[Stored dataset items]

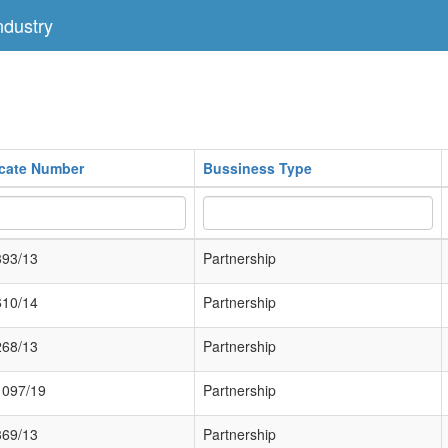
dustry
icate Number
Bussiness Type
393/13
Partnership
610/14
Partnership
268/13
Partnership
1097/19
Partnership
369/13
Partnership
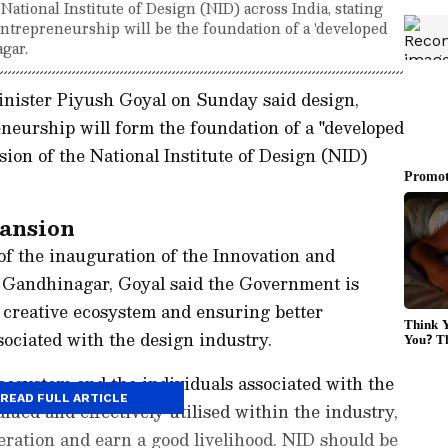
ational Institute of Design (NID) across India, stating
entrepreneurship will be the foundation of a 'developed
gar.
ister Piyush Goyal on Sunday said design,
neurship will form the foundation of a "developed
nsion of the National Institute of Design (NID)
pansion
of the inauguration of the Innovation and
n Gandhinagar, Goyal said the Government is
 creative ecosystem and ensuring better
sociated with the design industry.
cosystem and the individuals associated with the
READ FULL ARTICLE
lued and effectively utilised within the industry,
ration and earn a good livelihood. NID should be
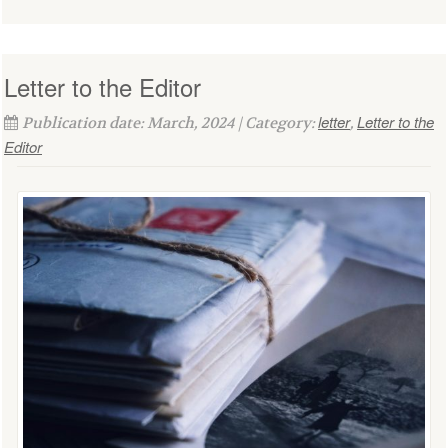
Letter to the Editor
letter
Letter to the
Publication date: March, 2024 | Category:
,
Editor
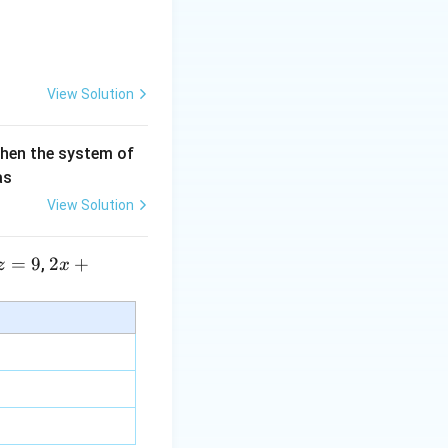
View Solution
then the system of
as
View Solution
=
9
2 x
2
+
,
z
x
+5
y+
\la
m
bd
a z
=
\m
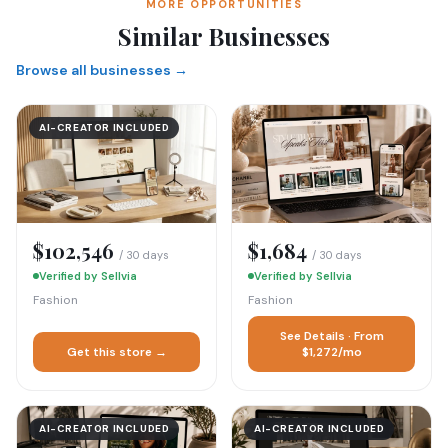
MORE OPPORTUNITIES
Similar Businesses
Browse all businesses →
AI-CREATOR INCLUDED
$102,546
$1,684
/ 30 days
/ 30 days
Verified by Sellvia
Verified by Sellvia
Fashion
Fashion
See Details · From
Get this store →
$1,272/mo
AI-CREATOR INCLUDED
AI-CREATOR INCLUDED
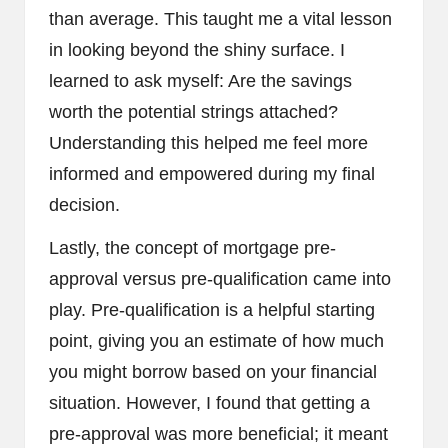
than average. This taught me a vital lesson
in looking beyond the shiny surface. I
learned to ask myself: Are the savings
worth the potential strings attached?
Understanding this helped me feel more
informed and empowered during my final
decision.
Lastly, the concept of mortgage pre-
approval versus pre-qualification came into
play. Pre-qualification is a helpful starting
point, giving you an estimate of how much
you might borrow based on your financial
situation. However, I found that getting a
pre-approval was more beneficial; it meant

---

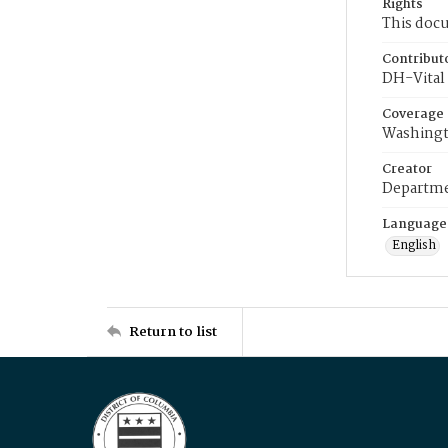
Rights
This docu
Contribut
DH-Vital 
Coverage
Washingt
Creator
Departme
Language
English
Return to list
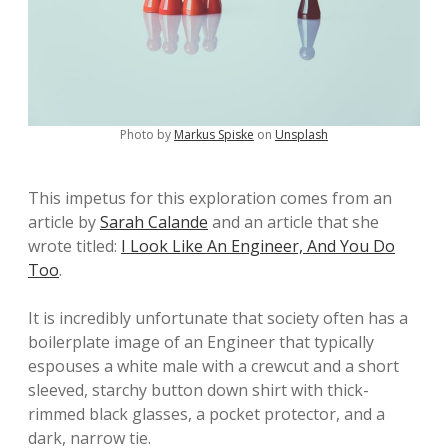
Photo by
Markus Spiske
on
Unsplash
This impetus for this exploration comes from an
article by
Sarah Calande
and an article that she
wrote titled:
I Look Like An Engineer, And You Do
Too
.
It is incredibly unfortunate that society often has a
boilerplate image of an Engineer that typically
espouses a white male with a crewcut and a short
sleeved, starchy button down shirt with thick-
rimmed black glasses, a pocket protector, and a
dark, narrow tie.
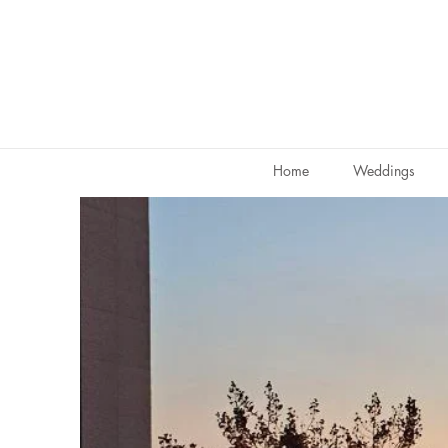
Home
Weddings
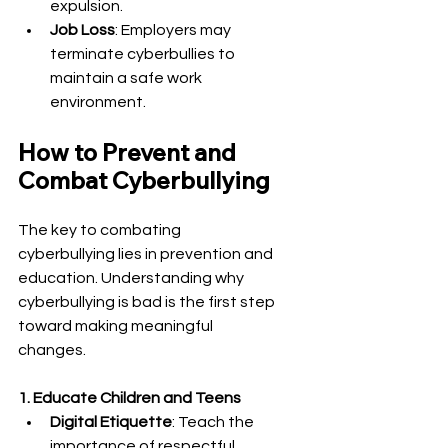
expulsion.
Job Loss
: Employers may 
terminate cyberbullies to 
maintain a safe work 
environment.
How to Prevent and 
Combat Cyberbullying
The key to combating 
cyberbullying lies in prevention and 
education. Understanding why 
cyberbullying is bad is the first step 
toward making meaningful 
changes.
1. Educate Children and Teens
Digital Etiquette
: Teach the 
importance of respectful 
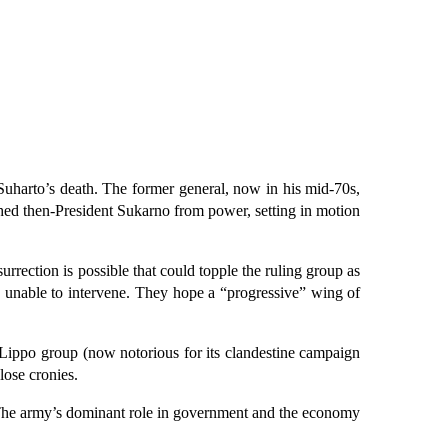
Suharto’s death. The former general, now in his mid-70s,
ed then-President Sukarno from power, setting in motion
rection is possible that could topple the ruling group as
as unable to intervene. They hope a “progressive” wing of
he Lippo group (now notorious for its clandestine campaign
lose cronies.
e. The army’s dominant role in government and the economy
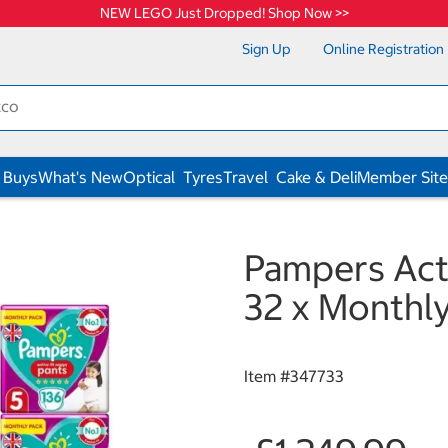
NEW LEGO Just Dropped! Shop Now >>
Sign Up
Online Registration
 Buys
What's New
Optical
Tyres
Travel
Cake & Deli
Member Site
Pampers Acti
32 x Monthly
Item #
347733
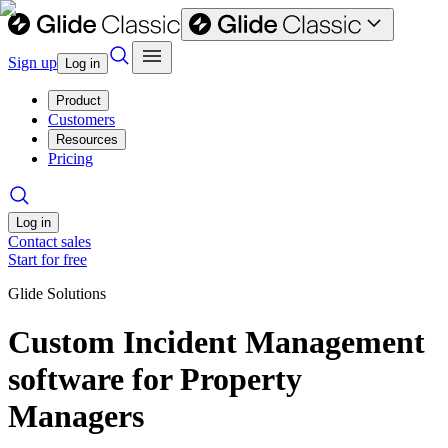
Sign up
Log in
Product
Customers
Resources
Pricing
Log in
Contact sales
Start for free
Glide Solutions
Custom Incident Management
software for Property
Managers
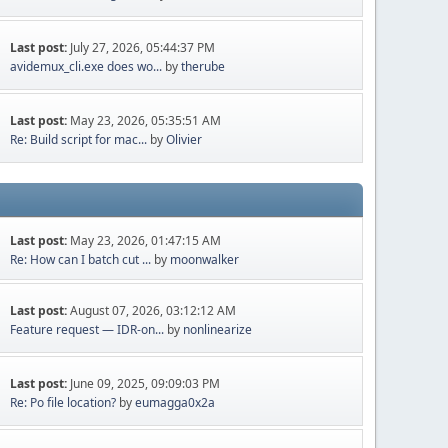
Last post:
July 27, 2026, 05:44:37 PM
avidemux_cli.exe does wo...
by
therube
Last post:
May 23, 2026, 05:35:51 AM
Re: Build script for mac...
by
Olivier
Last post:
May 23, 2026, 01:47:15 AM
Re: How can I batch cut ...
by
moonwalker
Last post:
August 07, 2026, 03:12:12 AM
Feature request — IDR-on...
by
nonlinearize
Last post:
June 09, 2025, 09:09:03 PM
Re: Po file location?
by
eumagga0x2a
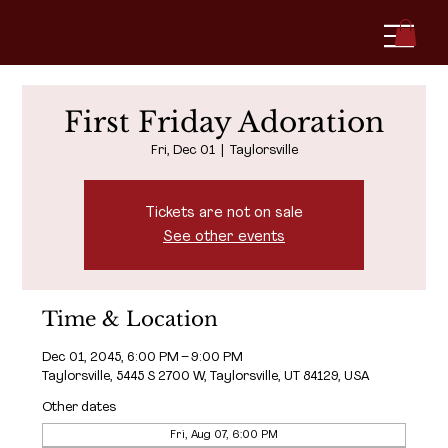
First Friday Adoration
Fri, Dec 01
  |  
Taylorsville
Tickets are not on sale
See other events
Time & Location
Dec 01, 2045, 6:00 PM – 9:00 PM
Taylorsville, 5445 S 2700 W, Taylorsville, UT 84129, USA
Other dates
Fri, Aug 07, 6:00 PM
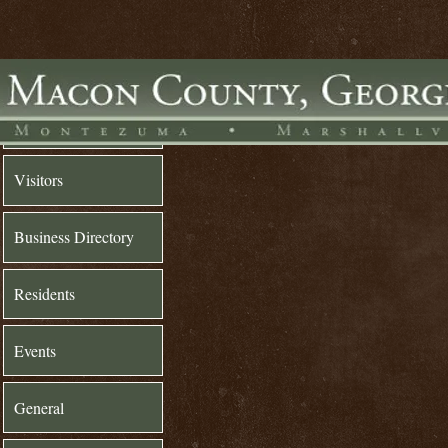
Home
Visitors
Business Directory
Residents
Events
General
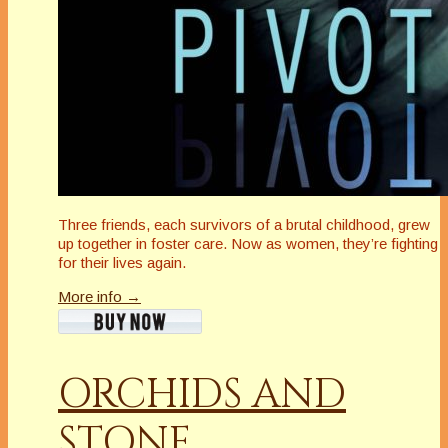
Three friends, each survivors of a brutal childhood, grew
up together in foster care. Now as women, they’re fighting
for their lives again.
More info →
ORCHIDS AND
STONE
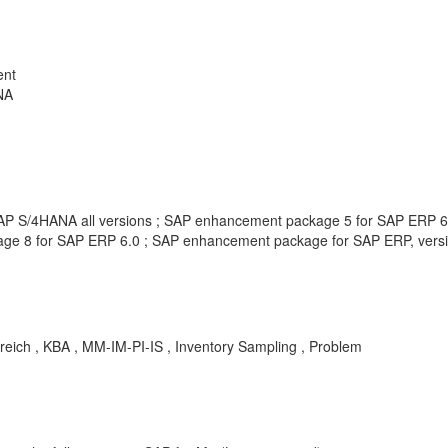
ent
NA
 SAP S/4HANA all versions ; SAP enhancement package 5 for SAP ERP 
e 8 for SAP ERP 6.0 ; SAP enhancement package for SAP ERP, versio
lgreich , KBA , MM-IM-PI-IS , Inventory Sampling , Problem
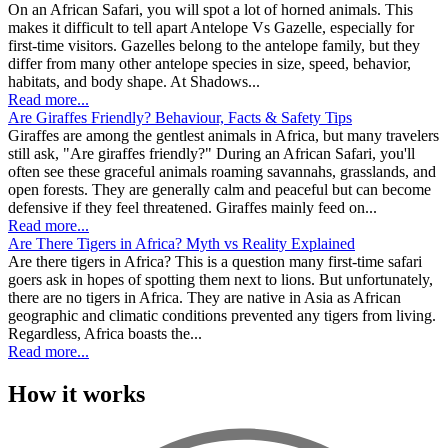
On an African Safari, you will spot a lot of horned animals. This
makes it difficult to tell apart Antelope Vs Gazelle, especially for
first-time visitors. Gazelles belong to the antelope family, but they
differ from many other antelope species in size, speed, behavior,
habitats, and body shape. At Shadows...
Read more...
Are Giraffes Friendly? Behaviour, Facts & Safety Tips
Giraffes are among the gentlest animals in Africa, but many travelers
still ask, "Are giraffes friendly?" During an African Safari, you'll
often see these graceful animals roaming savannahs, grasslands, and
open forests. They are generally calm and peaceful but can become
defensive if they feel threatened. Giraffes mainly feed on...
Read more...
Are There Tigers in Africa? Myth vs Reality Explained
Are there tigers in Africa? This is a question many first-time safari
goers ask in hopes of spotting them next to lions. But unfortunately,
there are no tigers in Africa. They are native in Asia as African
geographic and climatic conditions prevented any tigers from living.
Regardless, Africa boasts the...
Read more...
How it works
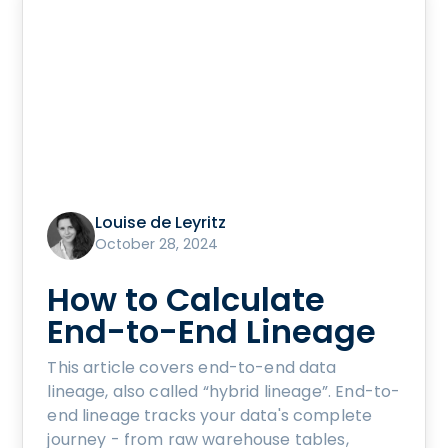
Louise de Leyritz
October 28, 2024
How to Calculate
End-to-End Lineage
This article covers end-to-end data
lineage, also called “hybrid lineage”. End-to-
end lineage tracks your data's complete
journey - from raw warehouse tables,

...

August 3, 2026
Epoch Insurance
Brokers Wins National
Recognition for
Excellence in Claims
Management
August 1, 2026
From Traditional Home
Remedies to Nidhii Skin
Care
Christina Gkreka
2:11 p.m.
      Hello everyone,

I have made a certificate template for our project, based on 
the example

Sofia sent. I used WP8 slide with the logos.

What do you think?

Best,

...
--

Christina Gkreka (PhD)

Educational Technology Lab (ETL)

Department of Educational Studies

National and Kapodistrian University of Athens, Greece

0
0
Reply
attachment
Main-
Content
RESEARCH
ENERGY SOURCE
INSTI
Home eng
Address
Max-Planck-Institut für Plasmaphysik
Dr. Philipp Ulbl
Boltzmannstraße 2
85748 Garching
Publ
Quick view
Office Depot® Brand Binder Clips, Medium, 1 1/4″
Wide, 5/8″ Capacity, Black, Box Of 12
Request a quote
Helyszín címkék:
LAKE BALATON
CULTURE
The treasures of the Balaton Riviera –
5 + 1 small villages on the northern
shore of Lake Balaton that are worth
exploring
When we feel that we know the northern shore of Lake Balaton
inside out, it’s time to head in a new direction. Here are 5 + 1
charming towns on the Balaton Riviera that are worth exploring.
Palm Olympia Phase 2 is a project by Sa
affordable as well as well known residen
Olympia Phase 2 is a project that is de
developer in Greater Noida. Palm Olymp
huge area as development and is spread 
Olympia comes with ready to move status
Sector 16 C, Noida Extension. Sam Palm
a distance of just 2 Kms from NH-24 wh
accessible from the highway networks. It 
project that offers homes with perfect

### [Action item]
Of the lines above, copy only those from the one holding "Feature request — IDR-on..." to the one holding "goers ask in", both included, and exclude every image.

### [Response area]
Feature request — IDR-on...
by
nonlinearize
Last post:
June 09, 2025, 09:09:03 PM
Re: Po file location?
by
eumagga0x2a
First Friday Adoration
Fri, Dec 01
  |  
Taylorsville
Tickets are not on sale
See other events
Time & Location
Dec 01, 2045, 6:00 PM – 9:00 PM
Taylorsville, 5445 S 2700 W, Taylorsville, UT 84129, USA
Other dates
Fri, Aug 07, 6:00 PM
Home
Visitors
Business Directory
Residents
Events
General
Three friends, each survivors of a brutal childhood, grew
up together in foster care. Now as women, they’re fighting
for their lives again.
More info →
ORCHIDS AND
STONE
ent
NA
 SAP S/4HANA all versions ; SAP enhancement package 5 for SAP ERP 
e 8 for SAP ERP 6.0 ; SAP enhancement package for SAP ERP, versio
lgreich , KBA , MM-IM-PI-IS , Inventory Sampling , Problem
On an African Safari, you will spot a lot of horned animals. This
makes it difficult to tell apart Antelope Vs Gazelle, especially for
first-time visitors. Gazelles belong to the antelope family, but they
differ from many other antelope species in size, speed, behavior,
habitats, and body shape. At Shadows...
Read more...
Are Giraffes Friendly? Behaviour, Facts & Safety Tips
Giraffes are among the gentlest animals in Africa, but many travelers
still ask, "Are giraffes friendly?" During an African Safari, you'll
often see these graceful animals roaming savannahs, grasslands, and
open forests. They are generally calm and peaceful but can become
defensive if they feel threatened. Giraffes mainly feed on...
Read more...
Are There Tigers in Africa? Myth vs Reality Explained
Are there tigers in Africa? This is a question many first-time safari
goers ask in hopes of spotting them next to lions. But unfortunately,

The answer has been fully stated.